When using an HTTP Proxy, where proxy-host is your proxy hostname and 3128 your proxy port:

-Dsqreen.proxy=http://proxy-host:3128/

Personally identifying information scrubbing

Personally identifying information (PII) Scrubbing lists default scrubbing values.

Changing the sensitive keys configuration overrides defaults, meaning you need to append your extra keys to the list of predefined keys. This also applies to sensitive regex.

As an example, if you want to:

  • Scrub parameters that are named user_id and user_private_token.
  • Scrub values that contain a known pattern 0000-0000-0000 defined by regex [0-9]{4}-[0-9]{4}-[0-9]{4}

You have to use this configuration:

# we just append our extra parameter names to the default list
-Dsqreen.strip_sensitive_keys=password,secret,passwd,authorization,api_key,apikey,access_token,user_id,user_private_token
# regex here is enclosed in single quotes to prevent shell interpolation.
# The default value here is a common pattern for credit cards
# our pattern is defined using the [0-9]{4}-[0-9]{4}-[0-9]{4} regular expression.
# we just have to combine it with | to the default value for credit cards (?:\d[ -]*?){13,16}
-Dsqreen.strip_sensitive_regex='(?:\d[ -]*?){13,16}|[0-9]{4}-[0-9]{4}-[0-9]{4}'

Custom truststore

The Sqreen agent's certificate is used for HTTPS/TLS communication between the agent and Sqreen's servers. It depends on a root Certificate Authority (CA) certificate to be trusted by JVMs.

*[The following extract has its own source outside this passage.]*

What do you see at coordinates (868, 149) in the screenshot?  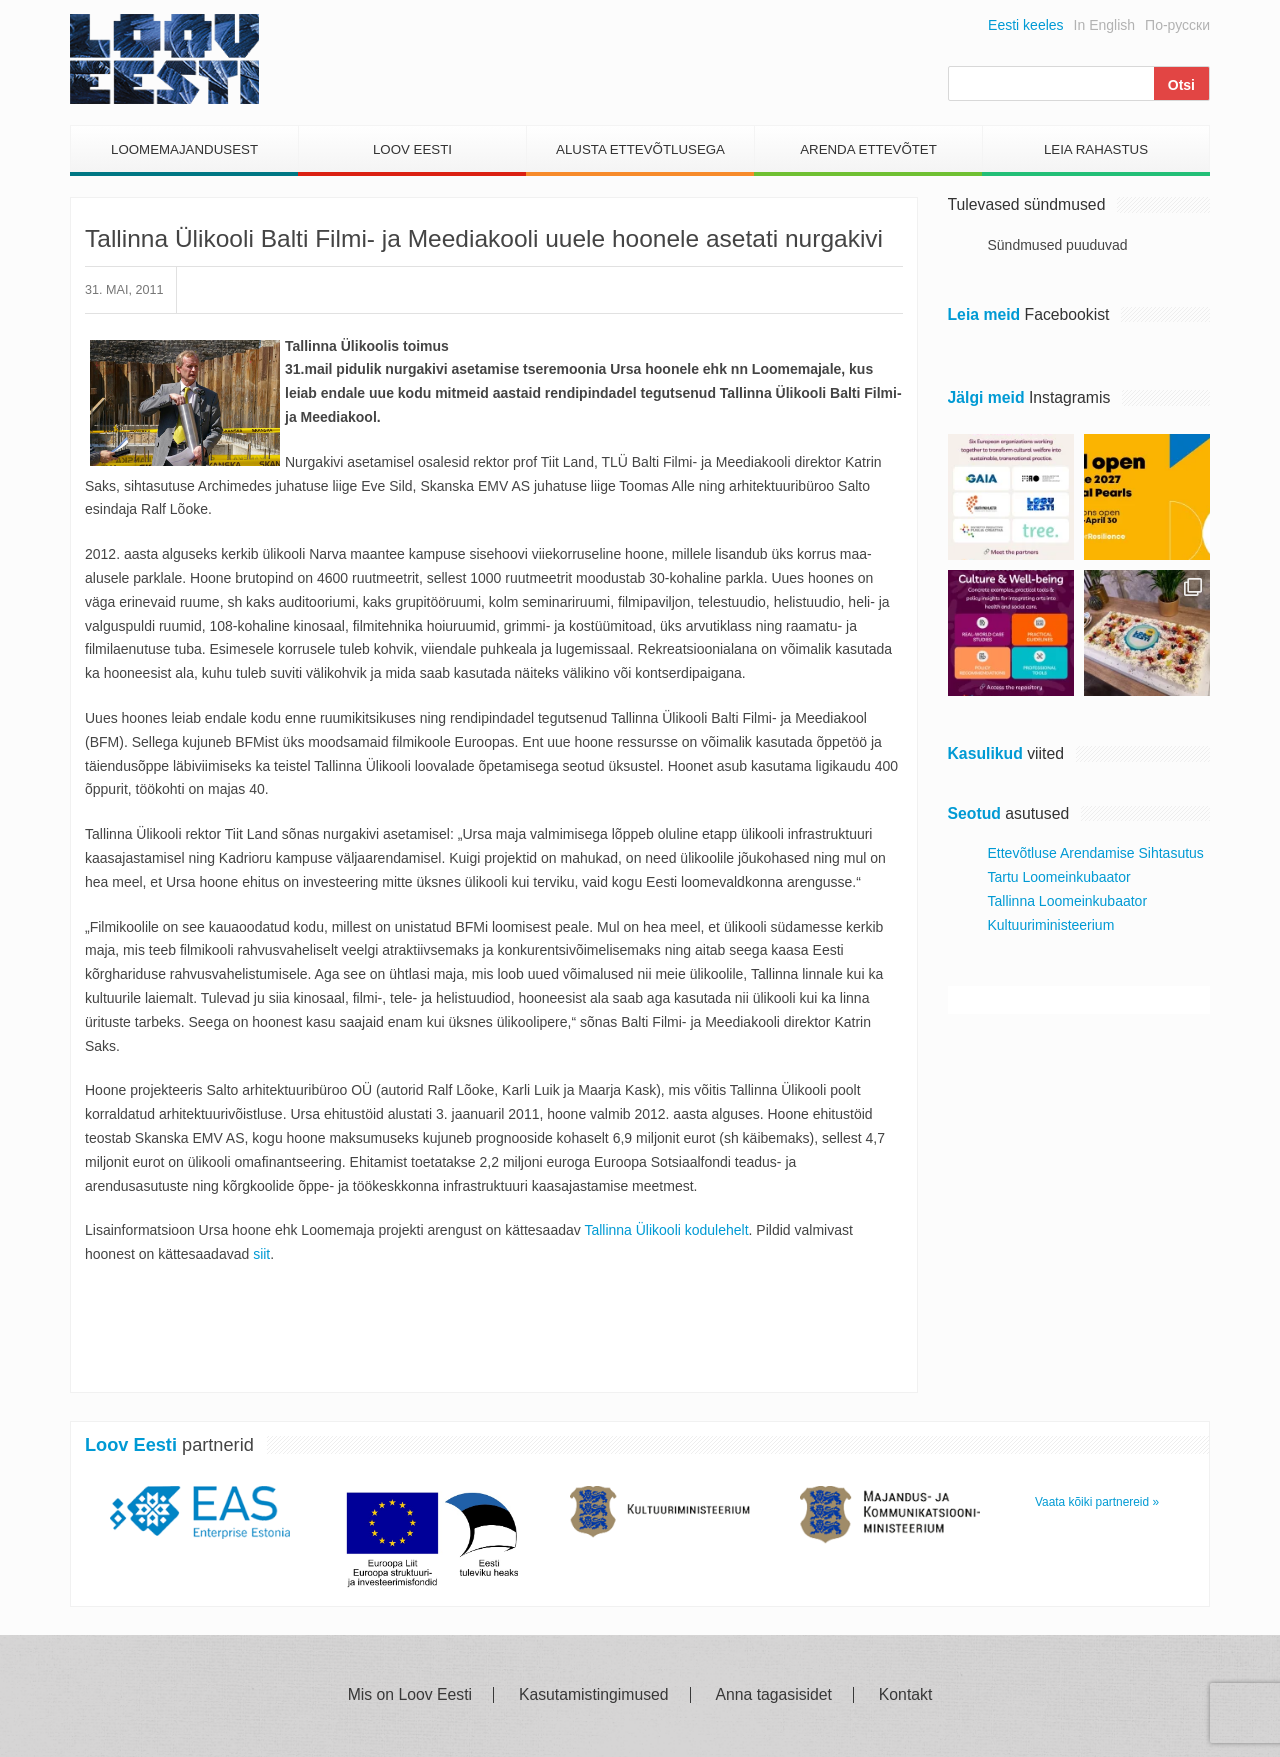 I see `Arenda Ettevõtet` at bounding box center [868, 149].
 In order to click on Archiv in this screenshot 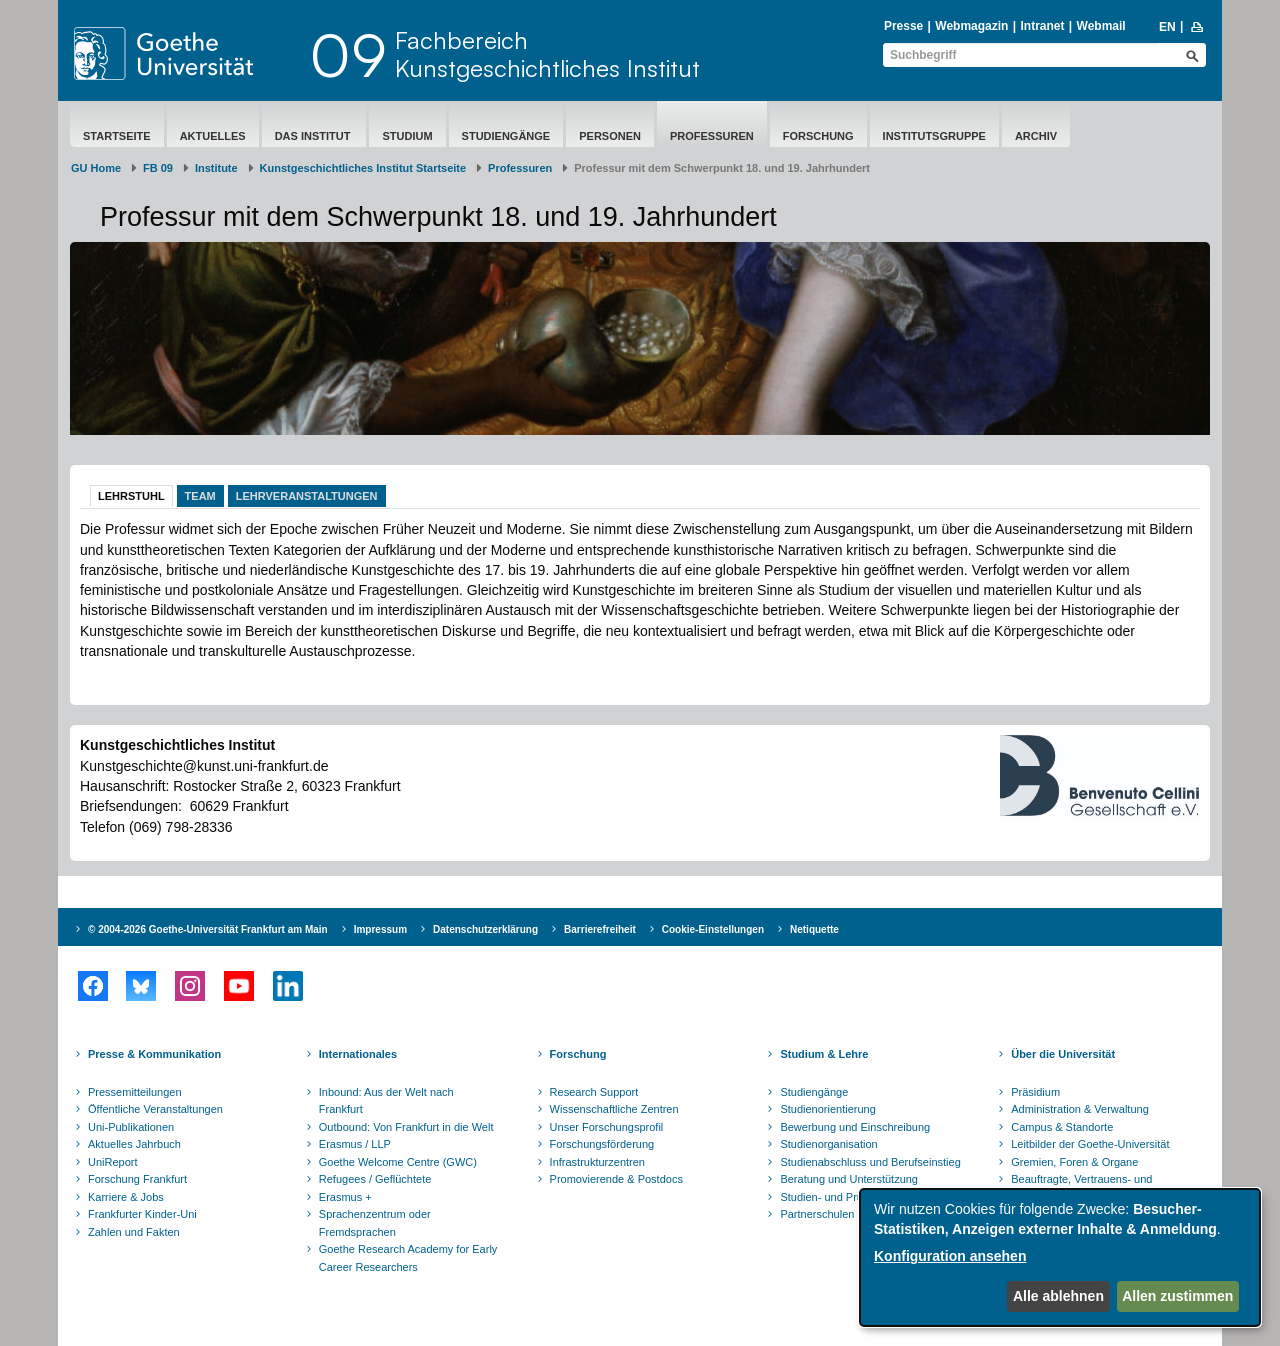 , I will do `click(1036, 136)`.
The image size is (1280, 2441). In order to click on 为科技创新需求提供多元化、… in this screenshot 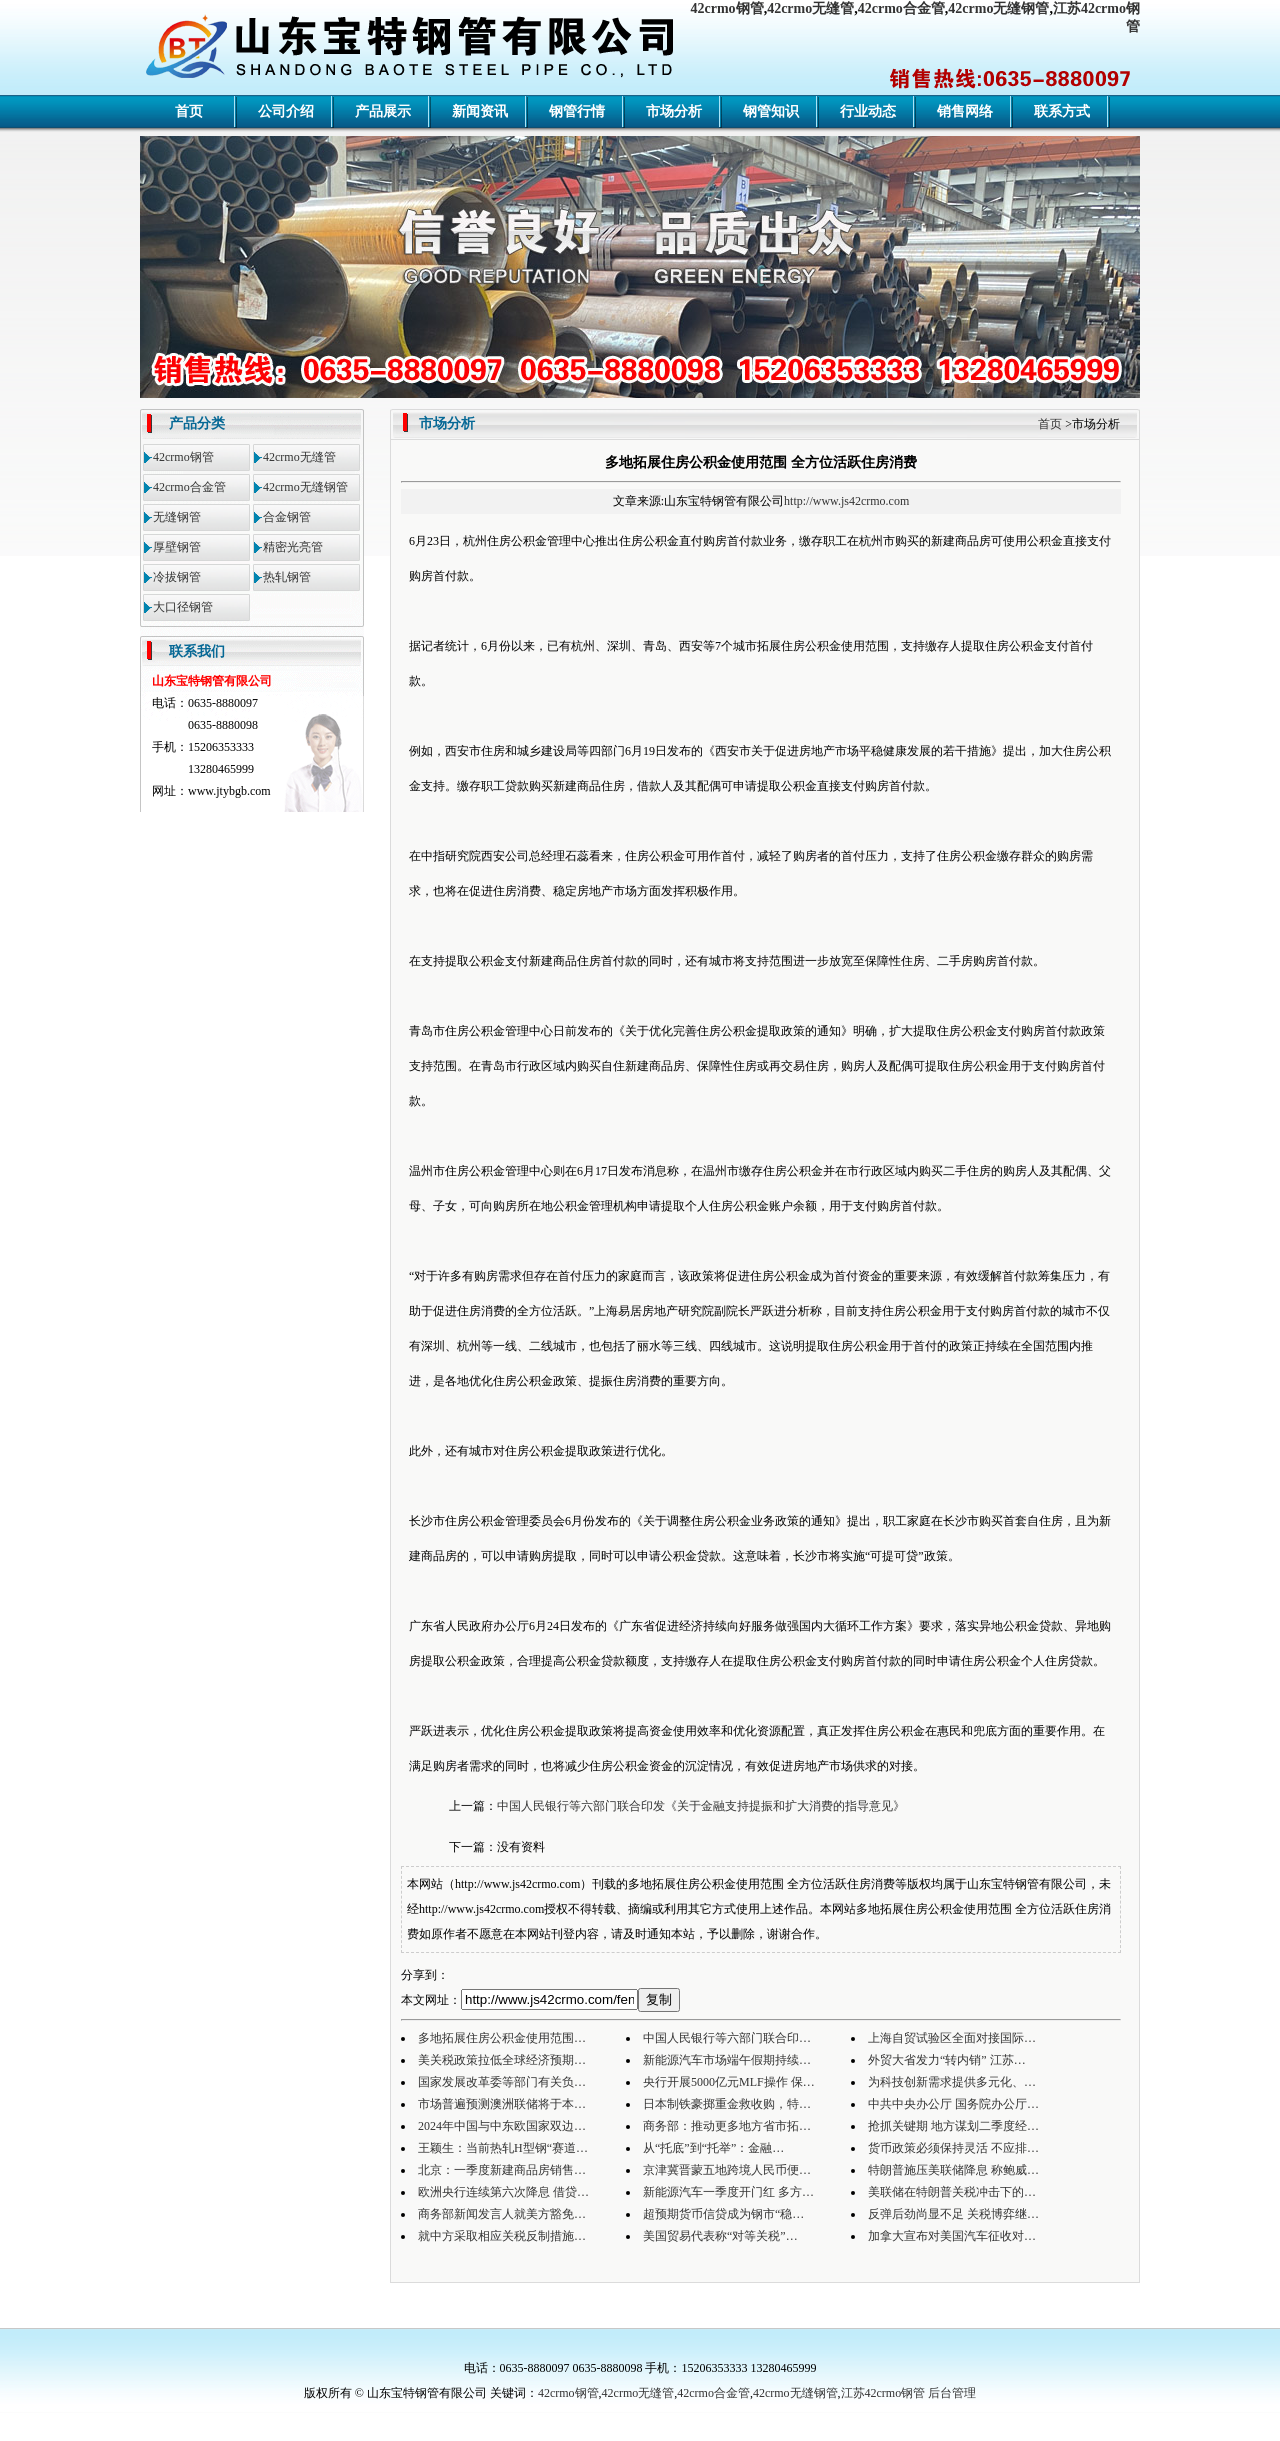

The terms keystore and truststore refer to the storage of keys and certificates. The difference is that keystore is intended for (private) key storage, and truststore for trusted certificates. You can split these two variants into distinct files, but are both managed using the keytool command line utility.

DigiCert provides the Sqreen root CA certificate. It is trusted by default by most OpenJDK/Oracle Hotspot JVMs. However, in a few cases an explicit import in Java keystore is required:

  • Some Docker images ship with a minimal keystore.
  • When using a custom keystore where default CAs certificates are absent.
  • Some containers (like Websphere) explicitly use a minimal keystore.

In those cases, you must import our root certificate into your truststore.

Download the root CA certificate here, and use the following command snippet to import it into your keystore:

curl https://dl.cacerts.digicert.com/DigiCertHighAssuranceEVRootCA.crt -o /tmp/rootca.crt
keytool -import -alias sqreen_digicert_root_ca -file /tmp/rootca.crt -keystore /path/to/your/keystore

Where /path/to/your/keystore is the location of your keystore. You will be prompted for a keystore password, by default changeit is used.

For Websphere

  • The default truststore password is WebAS.
  • The truststore filename is trust.p12 and is set per-profile.
  • The truststore uses PKCS12 format, so you have to add -storetype PKCS12 to the keytool command.
  • If using IBM J9 JVM, you have to use the keytool version shipped with it. You can't use the Oracle or OpenJDK versions.

Security manager

Java provides an execution sandbox through the SecurityManager class. This feature is used to sandbox browser Applets, RMI and also some application servers like Websphere.

When used, this feature requires you to explicitly grant rights to the Sqreen agent.

Configuration of this feature is done through policy files.

Assuming that sqreen.jar is located in /path/to/sqreen, you add these lines to your policy file:

// Allow Sqreen
grant codeBase "file:/path/to/sqreen/sqreen.jar" {
  permission java.security.AllPermission;
};

For Websphere

The policy file is named server.policy and is set per-profile.

Limited cryptography

In some countries, usage of cryptography is limited, therefore some JVMs are shipped by default with restrictions on key lengths.

The Sqreen SSL/TLS certificate requires 4096 bits keys, so you have to use the unrestricted policy. If you can't, please contact us.

Refer to your JVM vendor manual for reference on how to install the Java Cryptography Extension (JCE) Unlimited Strength Jurisdiction Policy.